[Data records Boundary: Start]

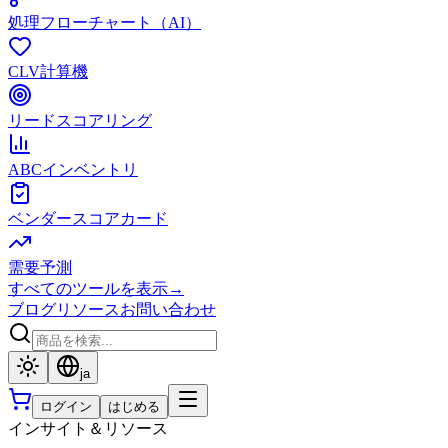
処理フローチャート（AI）
CLV計算機
リードスコアリング
ABCインベントリ
ベンダースコアカード
需要予測
すべてのツールを表示
→
ブログ
リソース
お問い合わせ
ja
ログイン
はじめる
インサイト＆リソース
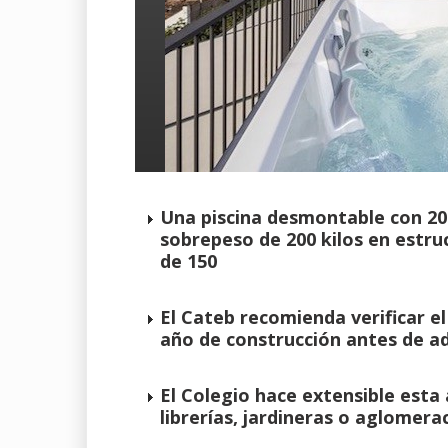
Una piscina desmontable con 2
sobrepeso de 200 kilos en estr
de 150
El Cateb recomienda verificar el 
año de construcción antes de ad
El Colegio hace extensible esta
librerías, jardineras o aglomer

[Data records Boundary: End]

— Work item —
Apart from the pictures, repeat the data above exactly.

— Your solution —
処理フローチャート（AI）
CLV計算機
リードスコアリング
ABCインベントリ
ベンダースコアカード
需要予測
すべてのツールを表示
→
ブログ
リソース
お問い合わせ
ja
ログイン
はじめる
インサイト＆リソース
Una piscina desmontable con 2
sobrepeso de 200 kilos en estr
de 150
El Cateb recomienda verificar el 
año de construcción antes de ad
El Colegio hace extensible esta
librerías, jardineras o aglomer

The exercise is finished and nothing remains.